Central Valley

Where's the snow?

The calendar says December and temperatures are dropping throughout Central California, but where in the heck is Old Man Winter?

Hopefully, he's on the way. And soon.

That's the wish of skiers, snowboarders and mountain resort operators who are anxiously awaiting the season's first big dump.

Let it snow. Oh, please, let it snow.

"There are a lot of years where we're not open [in early December], but at least there's a little bit of coverage," said Boomer Devaurs, marketing manager at Sierra Summit.

"This year, it's completely brown out there."

Thanks to snowmaking, Sierra Summit is one of a handful of California ski areas operating in a limited capacity. Even though dirt and weeds still cover the 7,000-foot base area, the Huntington Lake resort had two lifts and some terrain park features open last weekend.

Sierra Summit closed during the week but plans to reopen Saturday and Sunday before beginning daily operations Dec. 15.

Resorts like Yosemite's Badger Pass that don't have snowmaking are in an even more precarious position.

Badger Pass is scheduled to open Dec. 14, an optimistic projection considering California's oldest ski area has no snow on the ground. Nearby Glacier Point Road, a winter haven for cross-country skiers, remained open to automobiles as of Tuesday afternoon.

Tioga Pass Road, the trans-Sierra highway that bisects the park, didn't close for the season until Tuesday morning.

"Do you know how to do a snow dance?" joked Ken Karst, spokesman for DNC Parks & Resorts at Yosemite. "Because I'd encourage everyone to do so. Up here, we're dancing every day."

It may be working. A minor storm that brought rain to some parts of Northern California on Tuesday morning was expected to deposit a couple of inches of snow in the Sierra Nevada. A larger storm is in the forecast Thursday and Friday.

Howard Sheckter, a private meteorologist based in Mammoth Lakes, says it's too soon to declare the season a bust.

"We're off to a slow start, but I'm not concerned a bit," said Sheckter, whose "Dweeb" weather reports are monitored by skiers and resort operators.
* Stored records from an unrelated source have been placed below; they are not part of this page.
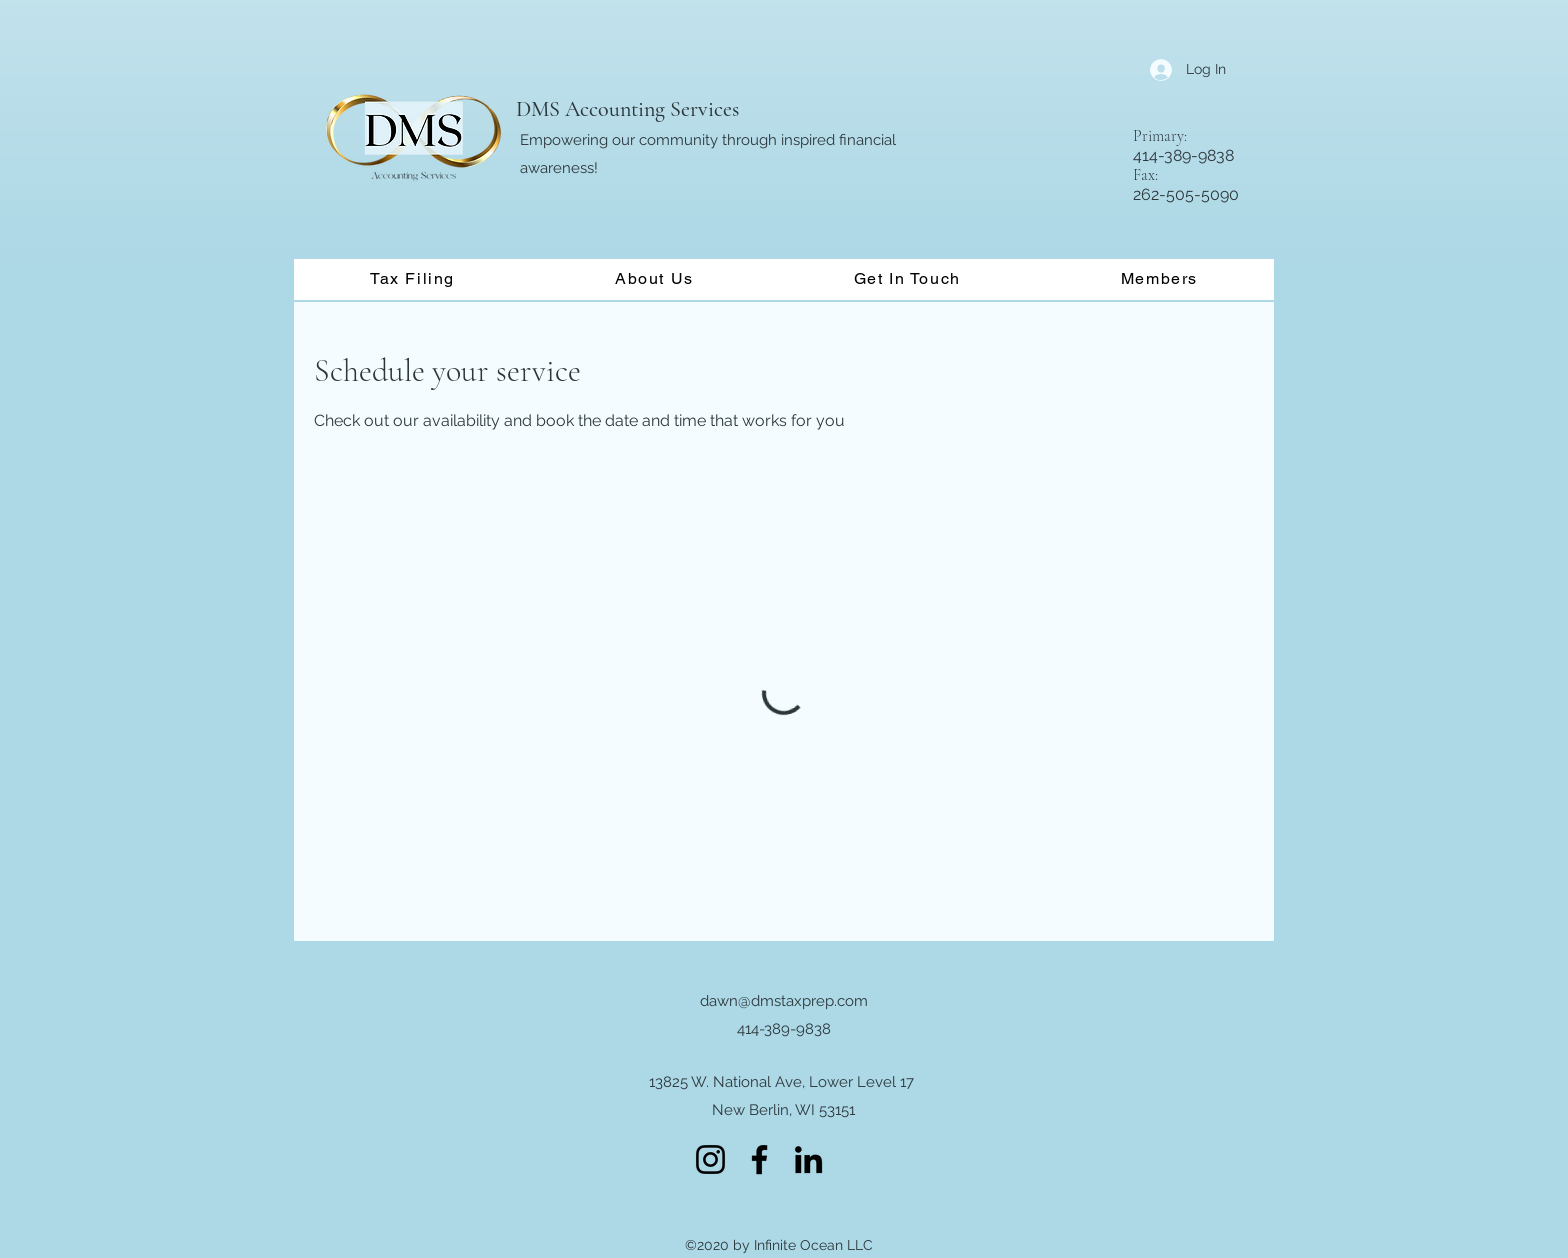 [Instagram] (710, 1159)
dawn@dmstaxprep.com (784, 1001)
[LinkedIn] (808, 1159)
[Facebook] (759, 1159) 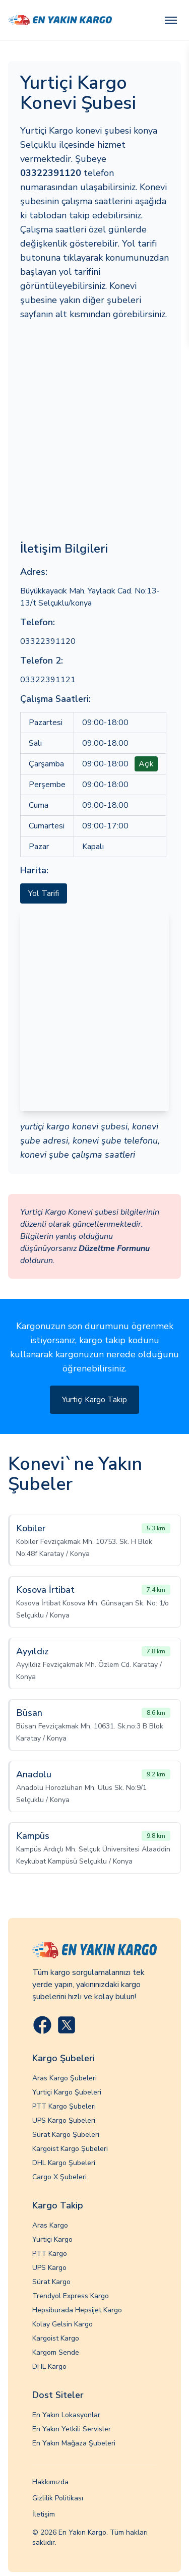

"La Niña winters usually arrive a little bit later, so this one will probably just start to get going at the end of this week."

The venerable Farmer's Almanac, which claims an 80% success rate in long-term forecasting, is also optimistic. The 2007 edition states winter in the Pacific Southwest (California south of the Cascades) will be "about 2 degrees above normal, on average. ... Rainfall and mountain snowfall will be above normal in the north and near normal in the south."

The almanac also predicts the stormiest periods will occur in late January, early February and early and mid-March.

Until natural snow arrives, skiers and snowboarders will have to make do with the man-made stuff.

Resorts make snow by mixing compressed air with water in cold conditions. Compressed air splits the water into tiny droplets, which when shot out of a snow gun spontaneously crystallize in the atmosphere.

Sierra Summit can cover about 40% of its terrain with man-made snow, including at least one run off all seven lifts, after doubling its on-site reservoir and purchasing new snowmaking equipment over the summer, Devaurs said.

"It's real snow -- it's just made by us instead of Mother Nature," Devaurs said. "It's very consistent, and we can create any surface we want with the grooming equipment."

Laurie McAnulty of Fresno, who skied at Sierra Summit on Sunday, said the conditions were better than expected.

"Going up in the chairlift is really weird," McAnulty said. "You don't see any snow at all, just trees and rocks. You wonder where you're going to ski, and then there's this strip of white."

Mammoth Mountain, located in the eastern Sierra, boasts California's largest snowmaking operation. The resort has seven lifts running with an 8- to 14- inch base and 2,200 feet of vertical.

Among Lake Tahoe-area resorts, Alpine Meadows, Heavenly, Kirkwood, Boreal and Northstar-at-Tahoe have at least one lift open. Sugar Bowl and Squaw Valley are scheduled to open Saturday.

In the central Sierra, Bear Valley Mountain Resort plans to open Saturday. Dodge Ridge, which does not have snowmaking, will unveil $6 million worth of base area improvements, including a new lodge, Dec. 22.